Elizabeth worked in partnership with her husband, Peter (1674-1702), and son, John (1691-1727). The firm offered tables, chests, writing tables, japanned cabinets, and had a particular specialism in looking glasses. Dudley Ryder, a law student, commented on Gumley’s impressive workshop in 1715 saying, ‘Went into the glass warehouse over the New Exchange. There is indeed a noble collection of looking glasses, the finest I believe in Europe.’ The shop was in the Strand at the corner of Norfolk Street known as the Exeter Exchange.
The Gumleys collaborated with the cabinetmaker James Moore for the Royal Household, including for a pair of gilt gesso side tables and candlestands for Hampton Court. There is some suggestion that James Moore worked as an apprentice to Elizabeth. In addition to their joint Royal patronage, Moore carried out commissions for a number of prominent patrons, including the Ducchess of Marlborough, Duchess of Buccleuch, the Duke of Montagu, and the Earl of Burlington, some of which invariably were done in partnership with the Gumleys.

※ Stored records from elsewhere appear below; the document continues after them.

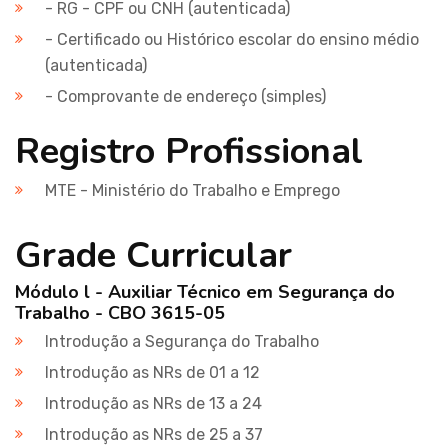
- RG - CPF ou CNH (autenticada)
- Certificado ou Histórico escolar do ensino médio
(autenticada)
- Comprovante de endereço (simples)
Registro Profissional
MTE - Ministério do Trabalho e Emprego
Grade Curricular
Módulo l - Auxiliar Técnico em Segurança do
Trabalho - CBO 3615-05
Introdução a Segurança do Trabalho
Introdução as NRs de 01 a 12
Introdução as NRs de 13 a 24
Introdução as NRs de 25 a 37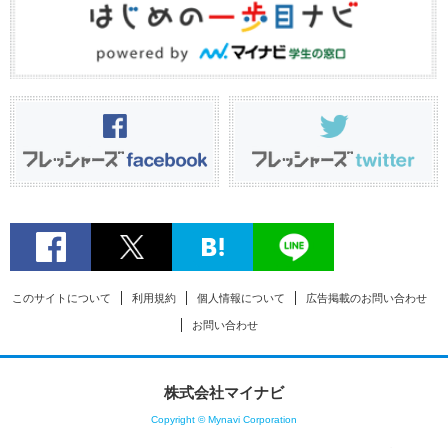
このサイトについて
利用規約
個人情報について
広告掲載のお問い合わせ
お問い合わせ
株式会社マイナビ
Copyright © Mynavi Corporation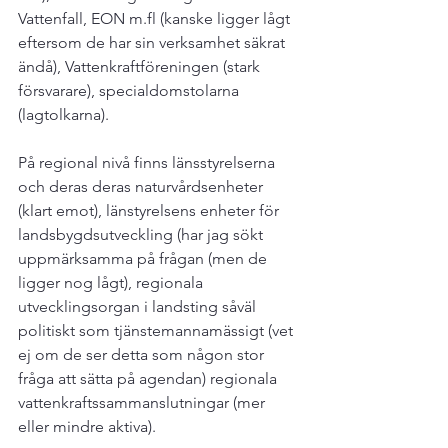
Vattenfall, EON m.fl (kanske ligger lågt 
eftersom de har sin verksamhet säkrat 
ändå), Vattenkraftföreningen (stark 
försvarare), specialdomstolarna 
(lagtolkarna).

På regional nivå finns länsstyrelserna 
och deras deras naturvårdsenheter 
(klart emot), länstyrelsens enheter för 
landsbygdsutveckling (har jag sökt 
uppmärksamma på frågan (men de 
ligger nog lågt), regionala 
utvecklingsorgan i landsting såväl 
politiskt som tjänstemannamässigt (vet 
ej om de ser detta som någon stor 
fråga att sätta på agendan) regionala 
vattenkraftssammanslutningar (mer 
eller mindre aktiva).
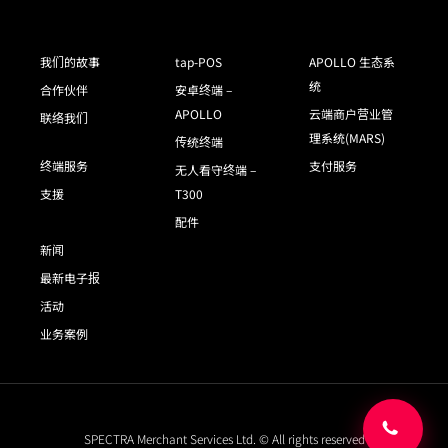
我们的故事
tap-POS
APOLLO 生态系
统
合作伙伴
安卓终端 –
APOLLO
云端商户营业管
联络我们
理系统(MARS)
传统终端
终端服务
支付服务
无人看守终端 –
支援
T300
配件
新闻
最新电子报
活动
业务案例
SPECTRA Merchant Services Ltd. © All rights reserved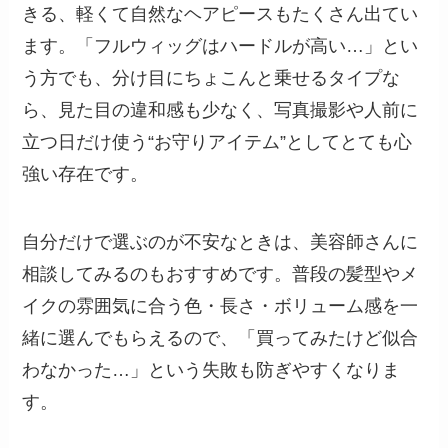
きる、軽くて自然なヘアピースもたくさん出てい
ます。「フルウィッグはハードルが高い…」とい
う方でも、分け目にちょこんと乗せるタイプな
ら、見た目の違和感も少なく、写真撮影や人前に
立つ日だけ使う“お守りアイテム”としてとても心
強い存在です。
自分だけで選ぶのが不安なときは、美容師さんに
相談してみるのもおすすめです。普段の髪型やメ
イクの雰囲気に合う色・長さ・ボリューム感を一
緒に選んでもらえるので、「買ってみたけど似合
わなかった…」という失敗も防ぎやすくなりま
す。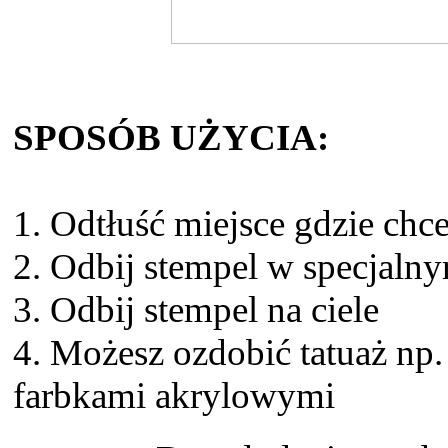
SPOSÓB UŻYCIA:
1. Odtłuść miejsce gdzie chce
2. Odbij stempel w specjalny
3. Odbij stempel na ciele
4. Możesz ozdobić tatuaż np.
farbkami akrylowymi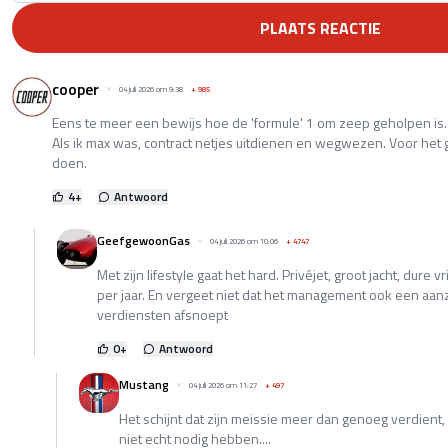
PLAATS REACTIE
cooper
04 juli 2026 om 9:38
+
985
Eens te meer een bewijs hoe de 'formule' 1 om zeep geholpen i
Als ik max was, contract netjes uitdienen en wegwezen. Voor het g
doen.
4
+
Antwoord
GeefgewoonGas
04 juli 2026 om 10:06
+
4747
Met zijn lifestyle gaat het hard. Privéjet, groot jacht, dure
per jaar. En vergeet niet dat het management ook een aanz
verdiensten afsnoept
0
+
Antwoord
Mustang
04 juli 2026 om 11:27
+
497
Het schijnt dat zijn meissie meer dan genoeg verdient,
niet echt nodig hebben....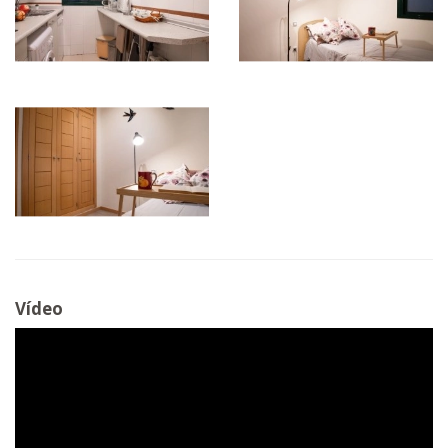
Vídeo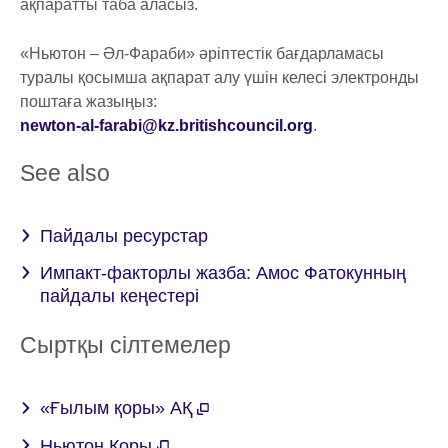
ақпаратты таба аласыз.
«Ньютон – Әл-Фараби» әріптестік бағдарламасы
туралы қосымша ақпарат алу үшін келесі электронды
поштаға жазыңыз:
newton-al-farabi@kz.britishcouncil.org
.
See also
Пайдалы ресурстар
Импакт-факторлы жазба: Амос Фатокунның
пайдалы кеңестері
Сыртқы сілтемелер
«Ғылым қоры» АҚ
Ньютон Қоры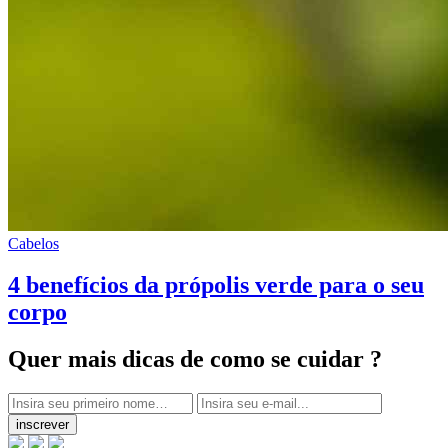
Cabelos
4 benefícios da própolis verde para o seu
corpo
Quer mais dicas
de como se cuidar ?
inscrever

When John died in 1727, Elizabeth took over his appointment as Royal cabinet-maker. She partnered with William Turing.
We are delighted to have an exceptional and very rare matched pair of George I gilt gesso tables, which are attributed to Elizabeth Gumley. One table is stamped E.G. to the underside: the stamp almost certainly refers to Gumley herself.
The tops with re-entrant corners and carved with an elaborate design of acanthus leaves and strapwork, standing above a shaped frieze further similarly decorated and centred by a shell, raised on cabriole legs with boldly scrolled acanthus leaves to the knees and particularly rare inverted scroll feet. Of identical size, one is a side table and one is a centre table, the side table having gilt gesso decoration on three sides of the frieze while the centre table is decorated on all four sides. The tops, following the same overall pattern, are different in their decorative carving, and the side table has carved beading to the legs.
It is incredibly rare to have a pair of gilt gesso tables, and having the stamp to make a strong attribution makes it truly special.